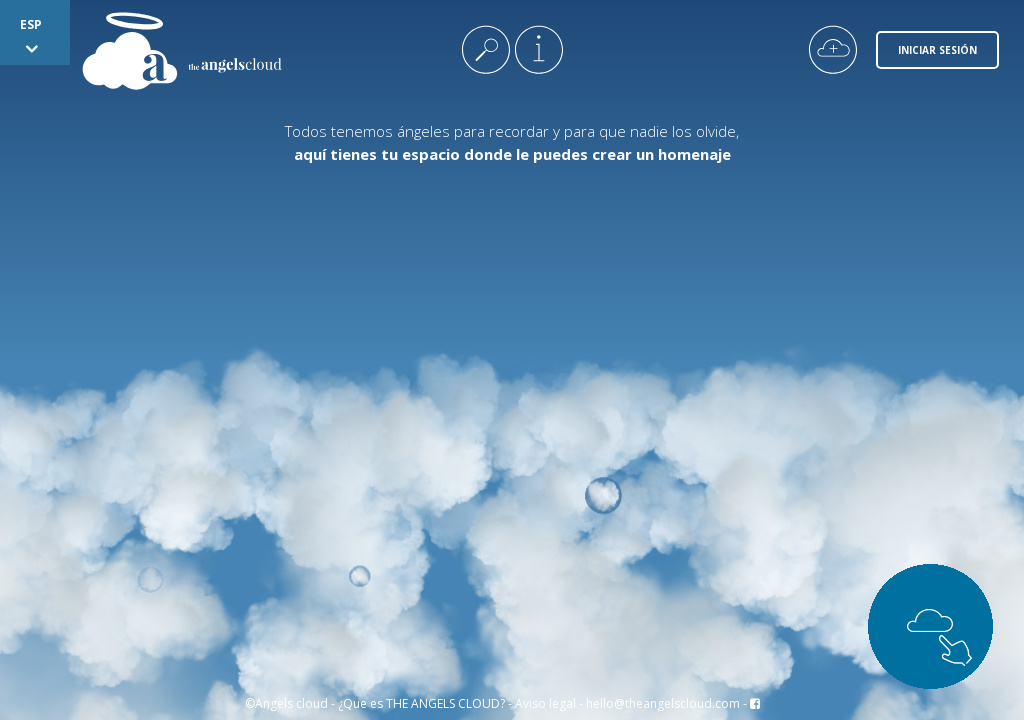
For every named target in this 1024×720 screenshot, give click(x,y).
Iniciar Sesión (937, 50)
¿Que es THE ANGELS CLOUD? (421, 703)
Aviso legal (545, 703)
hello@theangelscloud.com (663, 703)
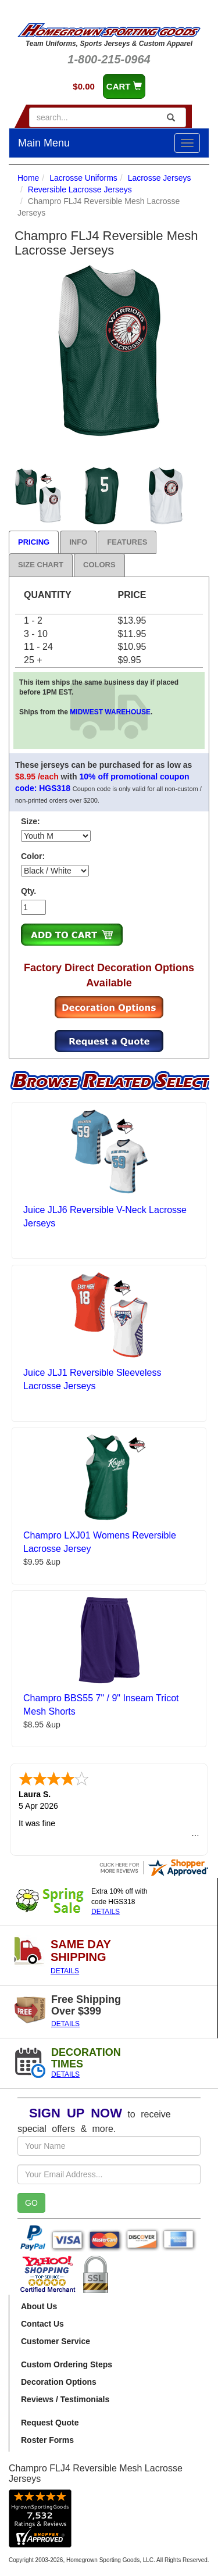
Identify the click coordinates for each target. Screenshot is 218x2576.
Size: (30, 821)
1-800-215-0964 (108, 59)
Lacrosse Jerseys (159, 178)
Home (28, 178)
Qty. (28, 891)
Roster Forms (47, 2440)
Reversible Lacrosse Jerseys (80, 189)
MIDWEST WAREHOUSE (110, 712)
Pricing (33, 542)
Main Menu (44, 143)
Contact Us (42, 2323)
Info (78, 542)
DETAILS (105, 1912)
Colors (99, 564)
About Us (39, 2306)
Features (127, 542)
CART (124, 86)
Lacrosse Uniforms (83, 178)
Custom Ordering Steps (66, 2364)
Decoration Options (59, 2382)
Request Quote (50, 2422)
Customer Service (55, 2341)
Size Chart (40, 564)
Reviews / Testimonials (65, 2399)
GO (31, 2203)
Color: (33, 856)
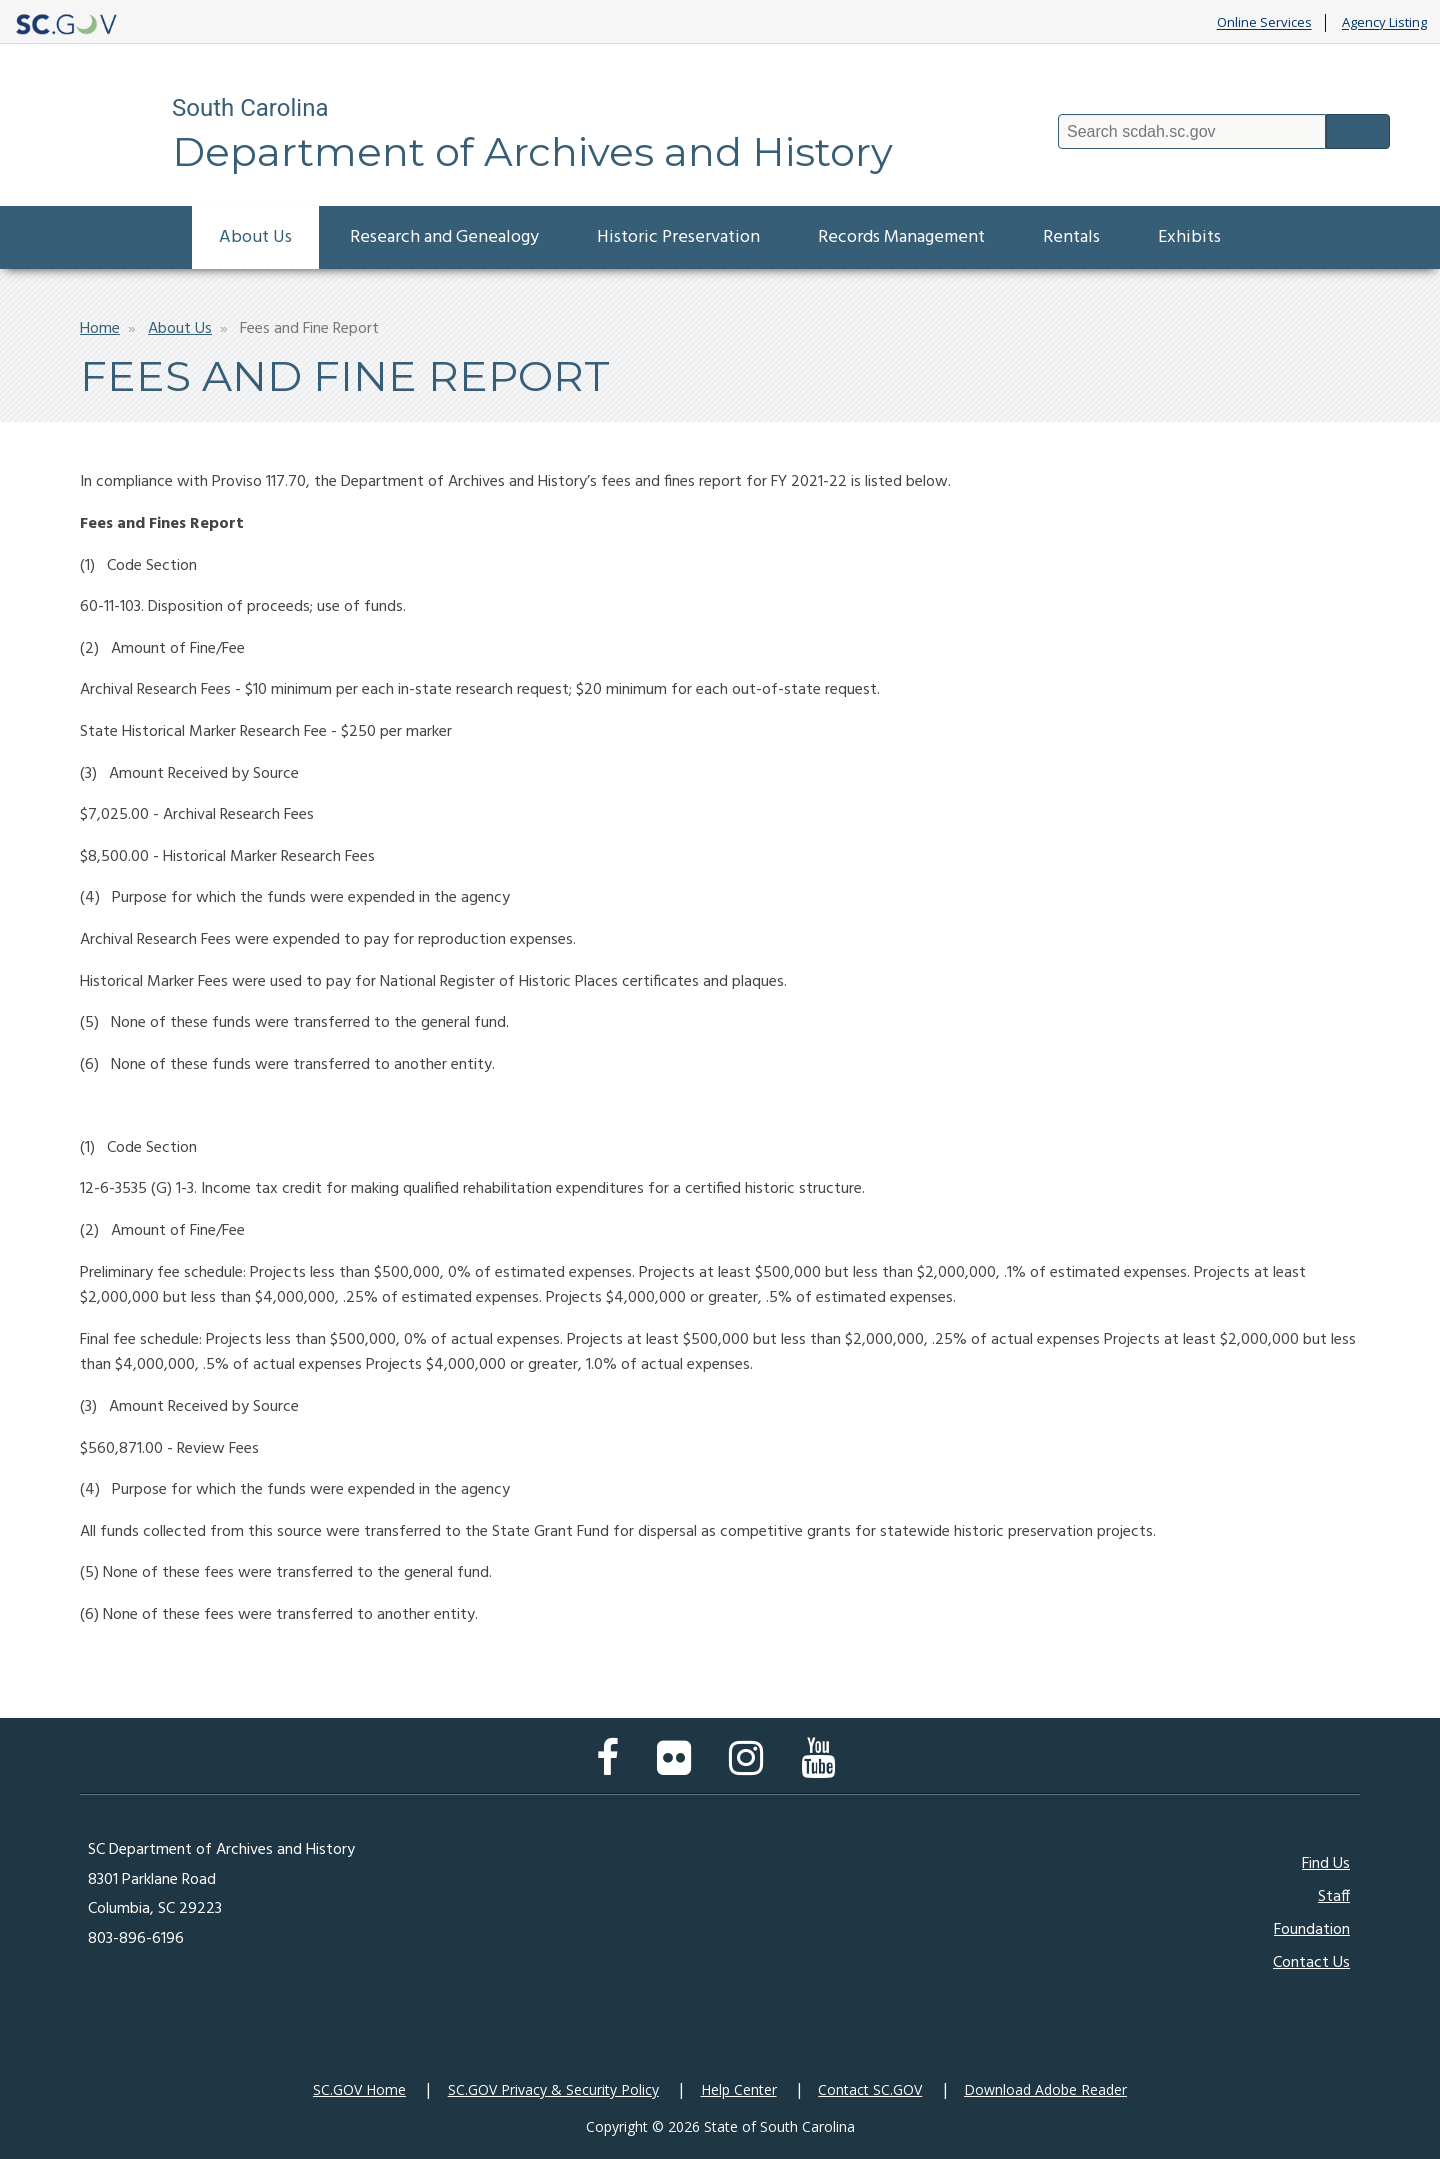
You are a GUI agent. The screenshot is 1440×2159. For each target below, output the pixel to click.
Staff (1334, 1897)
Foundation (1312, 1930)
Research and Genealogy (444, 237)
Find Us (1326, 1864)
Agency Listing (1384, 23)
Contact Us (1311, 1963)
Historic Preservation (678, 237)
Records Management (901, 237)
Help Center (739, 2089)
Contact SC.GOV (870, 2089)
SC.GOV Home (359, 2089)
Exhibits (1189, 237)
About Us (255, 237)
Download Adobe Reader (1045, 2089)
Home (100, 329)
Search (1358, 131)
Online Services (1264, 23)
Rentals (1071, 237)
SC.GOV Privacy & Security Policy (553, 2089)
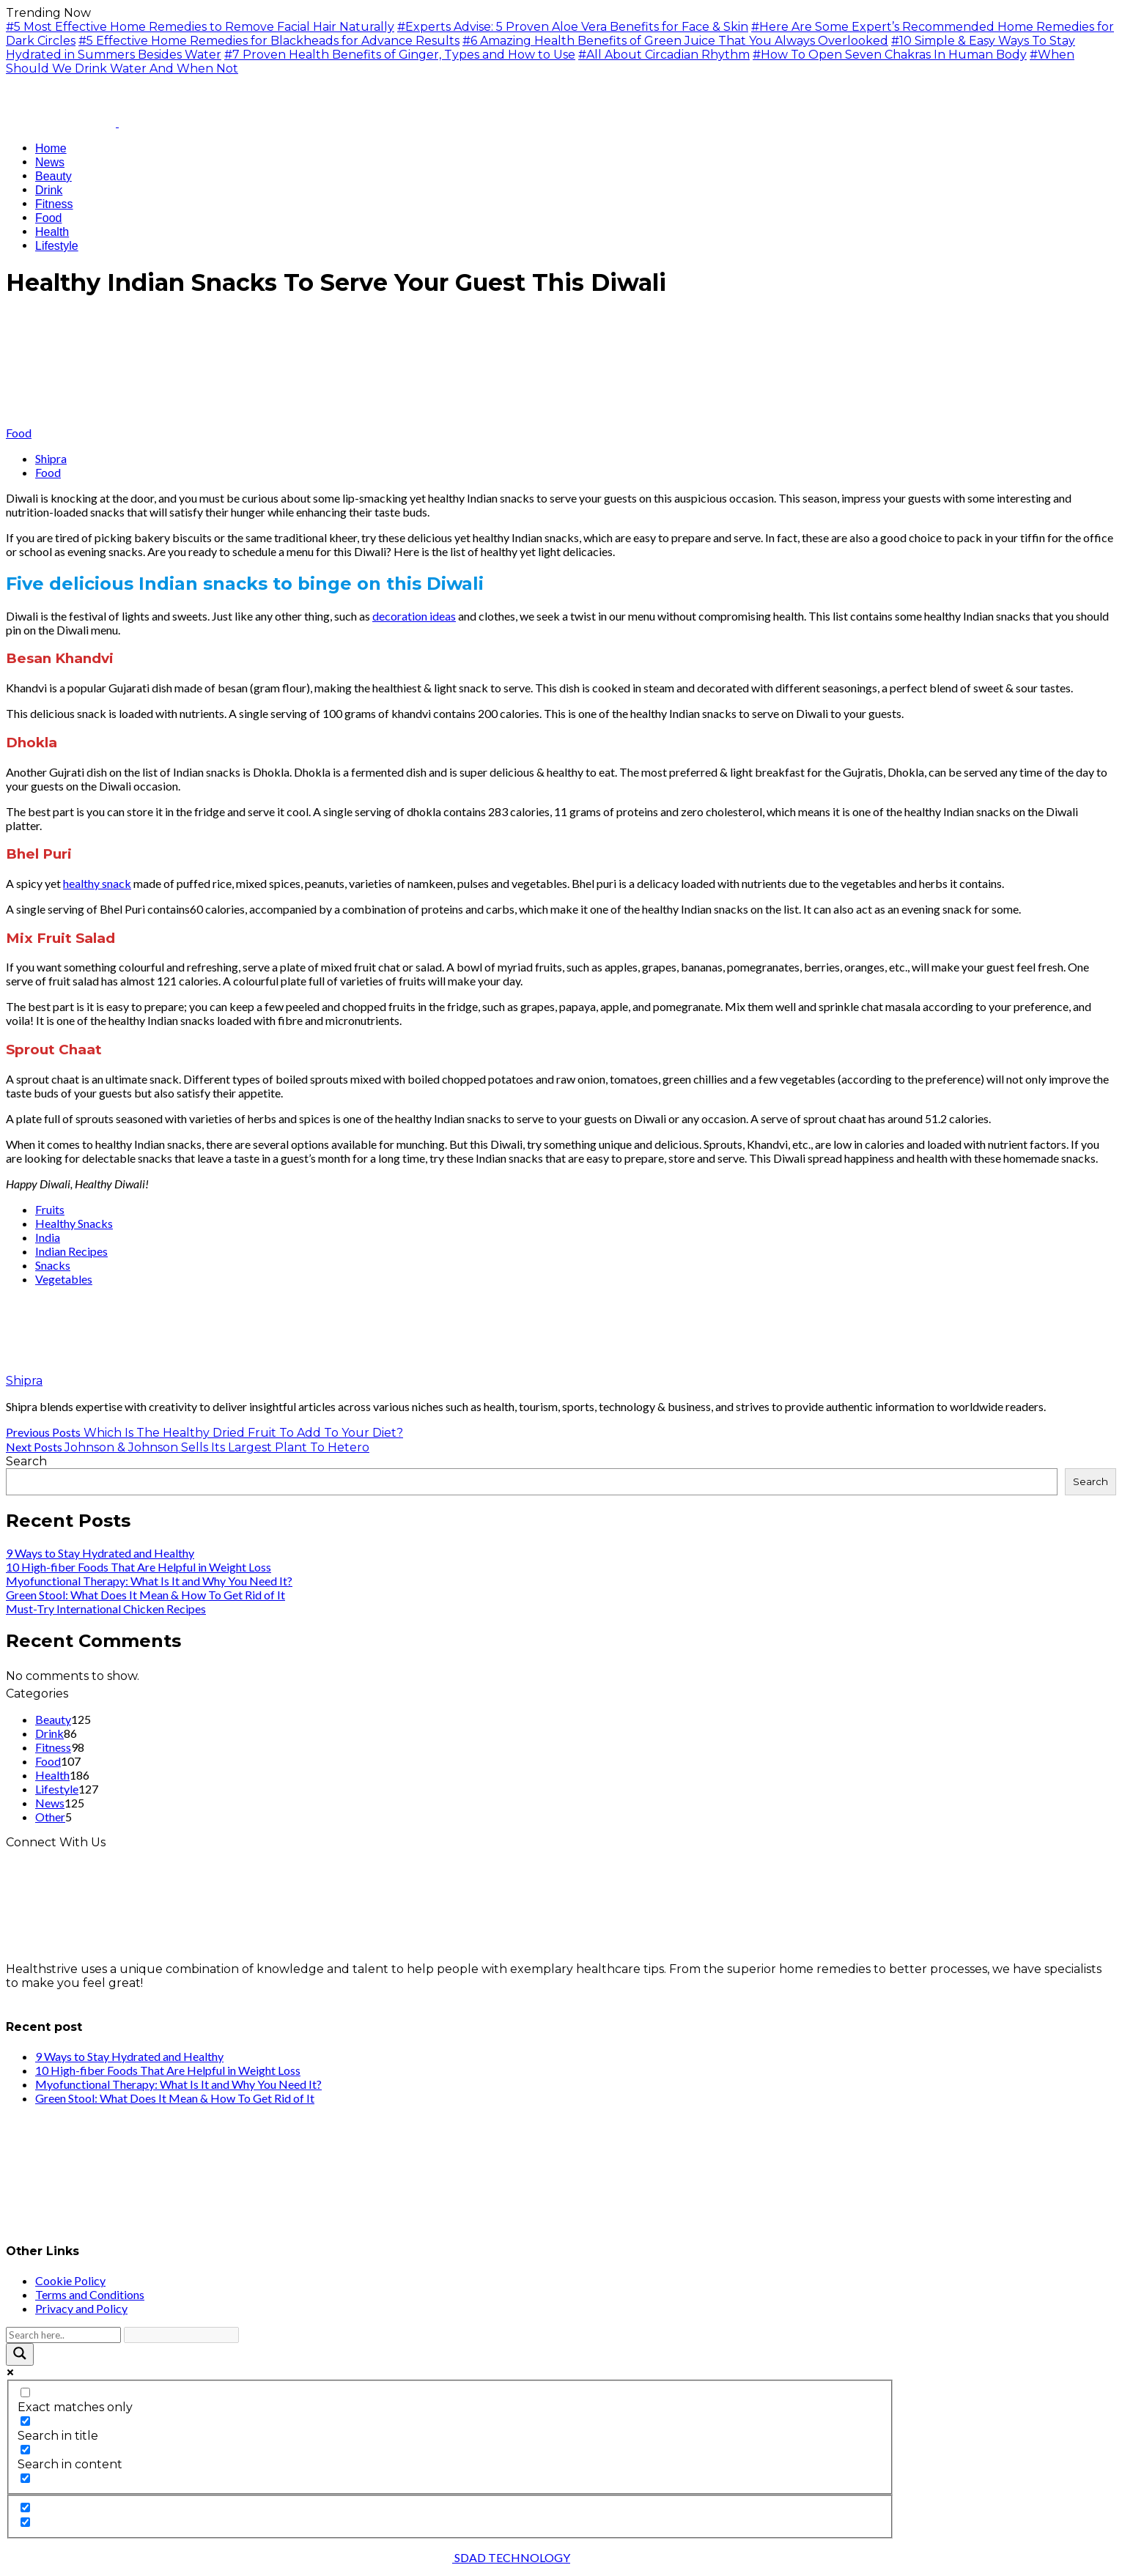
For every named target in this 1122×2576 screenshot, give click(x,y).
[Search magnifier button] (20, 2354)
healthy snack (97, 883)
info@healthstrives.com (75, 1997)
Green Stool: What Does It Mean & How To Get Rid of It (145, 1595)
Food (19, 433)
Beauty (53, 1719)
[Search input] (63, 2335)
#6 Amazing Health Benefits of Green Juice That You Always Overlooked (675, 41)
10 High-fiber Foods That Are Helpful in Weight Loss (138, 1567)
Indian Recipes (71, 1251)
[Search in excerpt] (25, 2478)
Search (26, 1461)
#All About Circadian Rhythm (664, 55)
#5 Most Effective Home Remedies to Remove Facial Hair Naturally (200, 27)
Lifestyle (56, 1789)
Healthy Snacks (74, 1223)
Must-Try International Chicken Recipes (106, 1608)
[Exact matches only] (25, 2392)
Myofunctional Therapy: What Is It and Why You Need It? (149, 1581)
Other (50, 1817)
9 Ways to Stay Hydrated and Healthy (100, 1553)
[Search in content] (25, 2449)
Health (52, 1775)
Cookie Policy (70, 2280)
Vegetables (63, 1279)
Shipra (51, 458)
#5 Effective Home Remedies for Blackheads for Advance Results (268, 41)
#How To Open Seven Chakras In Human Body (890, 55)
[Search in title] (25, 2421)
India (47, 1237)
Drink (49, 1733)
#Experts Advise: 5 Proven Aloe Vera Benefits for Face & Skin (572, 27)
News (49, 1803)
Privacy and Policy (81, 2308)
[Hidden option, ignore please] (25, 2507)
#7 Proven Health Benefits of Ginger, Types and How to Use (399, 55)
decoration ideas (414, 616)
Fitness (53, 1747)
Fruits (49, 1209)
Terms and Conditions (89, 2294)
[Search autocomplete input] (181, 2335)
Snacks (52, 1265)
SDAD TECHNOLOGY (511, 2557)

> Try it
After locating the line with "#Experts Advise: 5", please repeat it and every line after it exactly, through the end of the data above.

> Answer for this exercise
#Experts Advise: 5 Proven Aloe Vera Benefits for Face & Skin (572, 27)
News (49, 1803)
Privacy and Policy (81, 2308)
[Hidden option, ignore please] (25, 2507)
#7 Proven Health Benefits of Ginger, Types and How to Use (399, 55)
decoration ideas (414, 616)
Fitness (53, 1747)
Fruits (49, 1209)
Terms and Conditions (89, 2294)
[Search autocomplete input] (181, 2335)
Snacks (52, 1265)
SDAD TECHNOLOGY (511, 2557)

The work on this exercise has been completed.